Lennon

Personal information
- Full name: Lennon Eduardo Carvalho Celestino
- Date of birth: October 2, 1991 (age 33)
- Place of birth: Franca, São Paulo, Brazil
- Height: 6 ft 0 in (1.83 m)
- Position(s): Midfielder

Youth career
- Desportivo Brasil

Senior career*
- Years: Team / Apps / (Gls)
- 2009: Desportivo Brasil
- 2010: → Miami FC (loan) / 8 / (0)
- 2011: → Fort Lauderdale Strikers (loan) / 6 / (0)
- 2012–2015: União Barbarense / 16 / (0)
- 2015–2016: Real Monarchs / 22 / (0)

= Lennon (Brazilian footballer) =

Brazilian footballer

Lennon Eduardo Carvalho Celestino, commonly known as Lennon (born October 2, 1991 in city: Franca state: São Paulo) is a Brazilian footballer.

==Career==
Lennon was part of the youth squad at Desportivo Brasil, before signing for the team's American sister club Miami FC (which is also owned by Traffic Sports) in 2010.
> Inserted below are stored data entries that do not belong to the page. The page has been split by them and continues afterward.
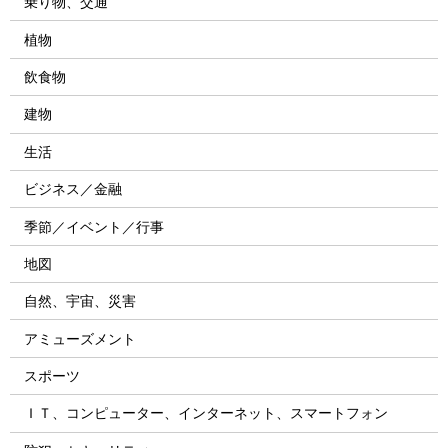
乗り物、交通
植物
飲食物
建物
生活
ビジネス／金融
季節／イベント／行事
地図
自然、宇宙、災害
アミューズメント
スポーツ
ＩＴ、コンピューター、インターネット、スマートフォン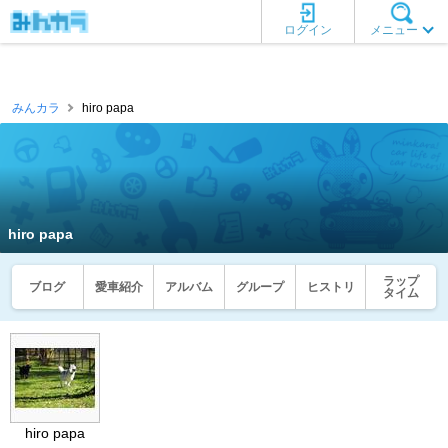
ログイン
メニュー
みんカラ
hiro papa
hiro papa
ラップ
ブログ
愛車紹介
アルバム
グループ
ヒストリ
タイム
hiro papa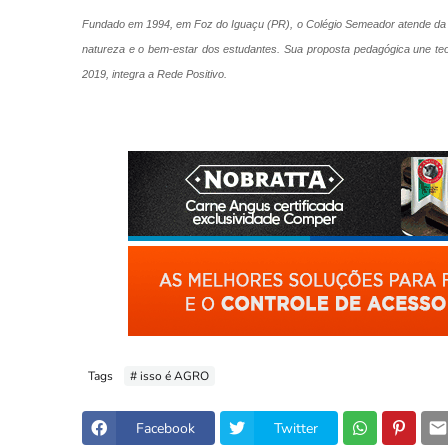
Fundado em 1994, em Foz do Iguaçu (PR), o Colégio Semeador atende da E
natureza e o bem-estar dos estudantes. Sua proposta pedagógica une teo
2019, integra a Rede Positivo.
Tags
# isso é AGRO
Facebook
Twitter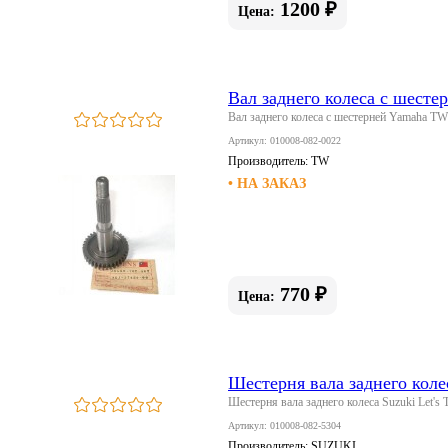
1200 ₽
Цена:
Вал заднего колеса с шест
Вал заднего колеса с шестерней Yamaha TW
Артикул: 010008-082-0022
Производитель:
TW
• НА ЗАКАЗ
770 ₽
Цена:
Шестерня вала заднего коле
Шестерня вала заднего колеса Suzuki Let's
Артикул: 010008-082-5304
Производитель:
SUZUKI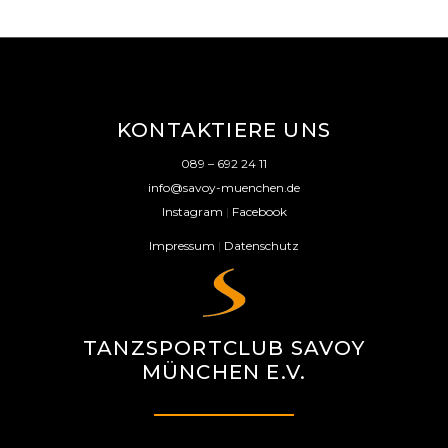
KONTAKTIERE UNS
089 – 692 24 11
info@savoy-muenchen.de
Instagram
|
Facebook
Impressum
|
Datenschutz
TANZSPORTCLUB SAVOY
MÜNCHEN E.V.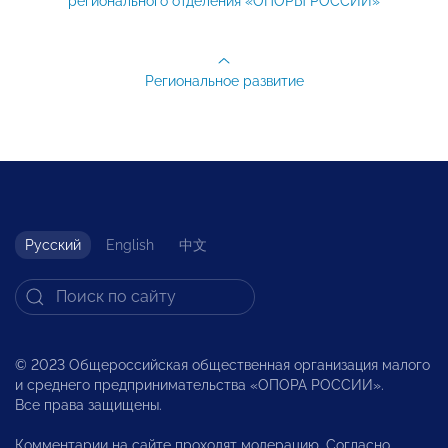
регионального отделения «ОПОРЫ РОССИИ»
Региональное развитие
Русский
English
中文
© 2023 Общероссийская общественная организация малого
и среднего предпринимательства «ОПОРА РОССИИ».
Все права защищены.
Комментарии на сайте проходят модерацию. Согласно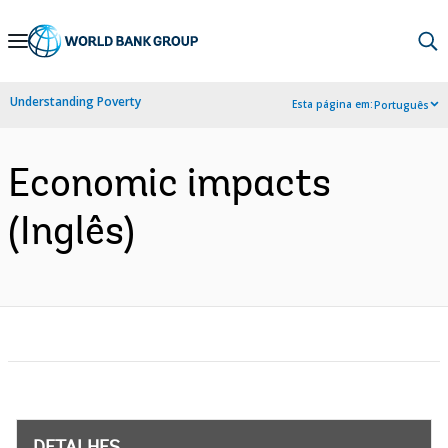
Skip
to
Main
Understanding Poverty
Esta página em:
Português
Navigation
Economic impacts
(Inglês)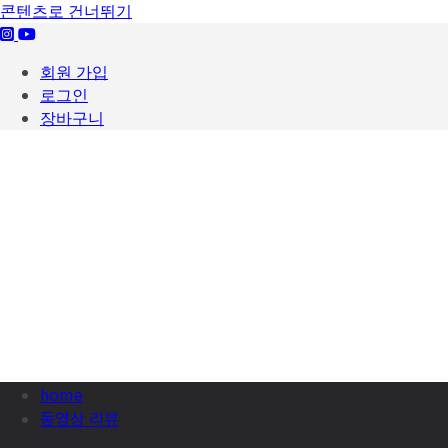
콘텐츠로 건너뛰기
회원 가입
로그인
장바구니
home
동영상 리뷰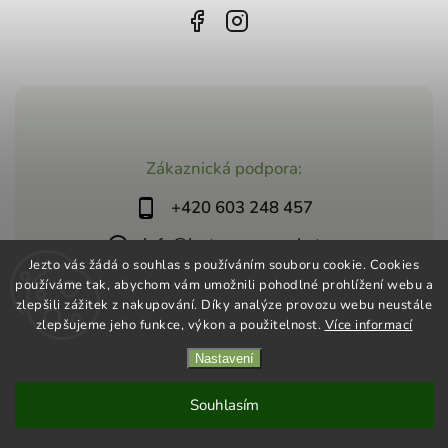
Zákaznická podpora:
+420 603 248 457
info@jeztosupermarket.cz
Jezto vás žádá o souhlas s používáním souboru cookie. Cookies
používáme tak, abychom vám umožnili pohodlné prohlížení webu a
zlepšili zážitek z nakupování. Díky analýze provozu webu neustále
zlepšujeme jeho funkce, výkon a použitelnost.
Více informací
Nastavení
Copyright 2026
Jezto Supermarket
. Všechna práva vyhrazena.
Vytvořil
Shoptet
| Design
Shoptak.cz
Souhlasím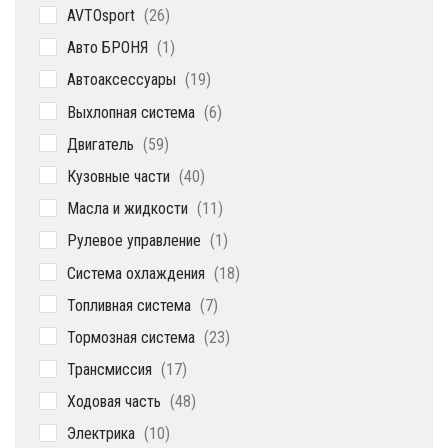
26
AVTOsport
26
товаров
1
Авто БРОНЯ
1
товар
19
Автоаксессуары
19
товаров
6
Выхлопная система
6
товаров
59
Двигатель
59
товаров
40
Кузовные части
40
товаров
11
Масла и жидкости
11
товаров
1
Рулевое управление
1
товар
18
Система охлаждения
18
товаров
7
Топливная система
7
товаров
23
Тормозная система
23
товара
17
Трансмиссия
17
товаров
48
Ходовая часть
48
товаров
10
Электрика
10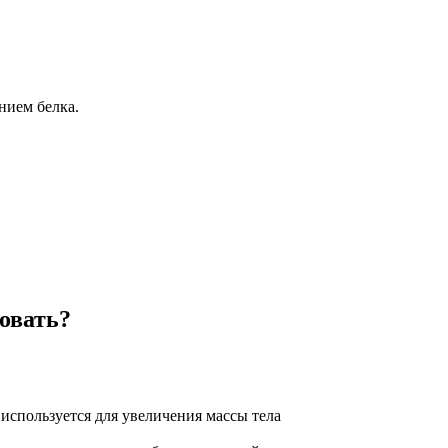
нием белка.
овать?
используется для увеличения массы тела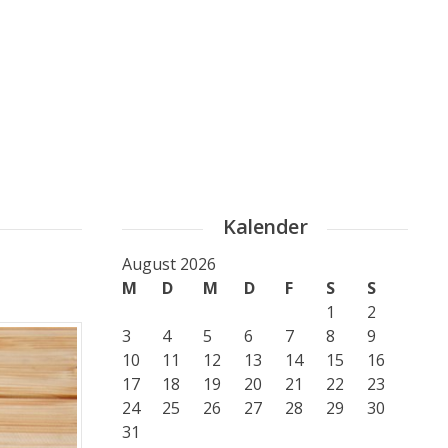
Kalender
August 2026
M
D
M
D
F
S
S
1
2
3
4
5
6
7
8
9
10
11
12
13
14
15
16
17
18
19
20
21
22
23
24
25
26
27
28
29
30
31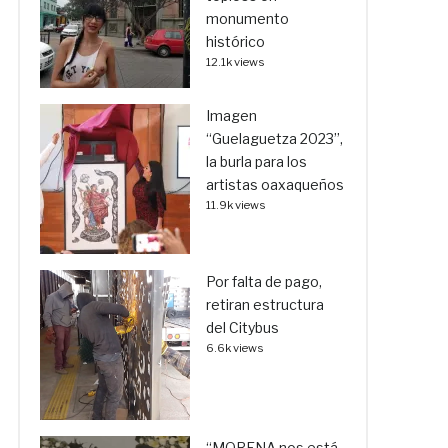
monumento
histórico
12.1k views
Imagen
“Guelaguetza 2023”,
la burla para los
artistas oaxaqueños
11.9k views
Por falta de pago,
retiran estructura
del Citybus
6.6k views
“MORENA nos está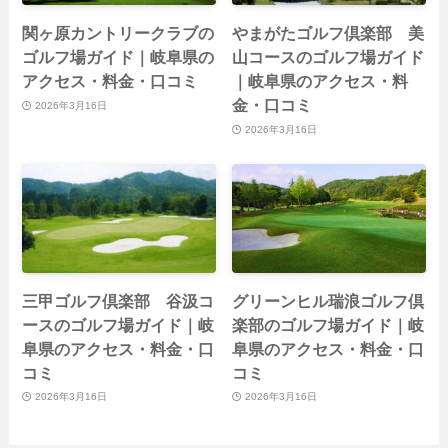
関ヶ原カントリークラブの
やまがたゴルフ倶楽部 美
ゴルフ場ガイド｜岐阜県の
山コースのゴルフ場ガイド
アクセス・料金・口コミ
｜岐阜県のアクセス・料
金・口コミ
2026年3月16日
2026年3月16日
三甲ゴルフ倶楽部 谷汲コ
グリーンヒル瑞浪ゴルフ倶
ースのゴルフ場ガイド｜岐
楽部のゴルフ場ガイド｜岐
阜県のアクセス・料金・口
阜県のアクセス・料金・口
コミ
コミ
2026年3月16日
2026年3月16日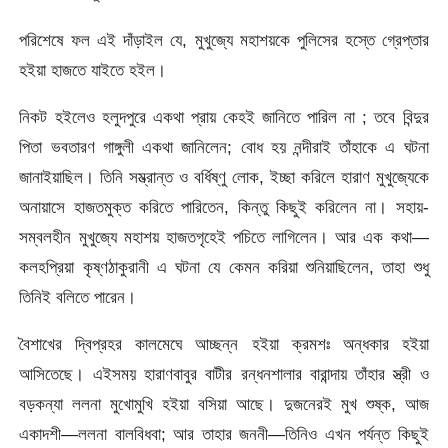
পরিশেষে ফল এই দাঁড়াইল যে, মুখুজ্যে মহাশয়কে পুলিসের হস্তে গ্রেপ্তার
হইয়া হাজতে যাইতে হইল।
নিকট হইলেও হলুদপুরে একথা প্রায় কেহই জানিতে পারিল না ; তবে বিন্দুর
পিতা ভবতারণ গাঙ্গুলী একথা জানিলেন; বোধ হয় নন্দীরাই তাঁহাকে এ ঘটনা
জানাইয়াছিল। তিনি সম্ভ্রান্ত ও বর্ধিষ্ণু লোক, ইচ্ছা করিলে হারাণ মুখুজ্যেকে
অনায়াসে হাজতমুক্ত করিতে পারিতেন, কিন্তু কিছুই করিলেন না। সহায়-
সম্বলহীন মুখুজ্যে মহাশয় হাজতগৃহেই পচিতে লাগিলেন। আর এক কথা—
কলহপ্রিয়া কৃষ্ণঠাকুরানী এ ঘটনা যে কেমন করিয়া শুনিয়াছিলেন, তাহা শুধু
তিনিই বলিতে পারেন।
বৈশাখের দ্বিপ্রহর কালমেঘে আচ্ছন্ন হইয়া ক্রমশঃ অন্ধকার হইয়া
আসিতেছে। এইসময় হারাণবাবুর বাটীর রন্ধনশালার বারান্দায় তাঁহার স্ত্রী ও
বড়কন্যা ললনা মুখোমুখি হইয়া বসিয়া আছে। দুজনেরই মুখ শুষ্ক, আজ
একাদশী—ললনা বালবিধবা; আর তাহার জননী—তিনিও এখন পর্যন্ত কিছুই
Lennon made his professional debut on August 7, 2010 in a 1–1 tie with the Puerto Rico Islanders. He re-signed with the club, now renamed Fort Lauderdale Strikers and playing in the North American Soccer League, on February 8, 2011. Lennon left the club and returned to Brazil on July 20, 2011.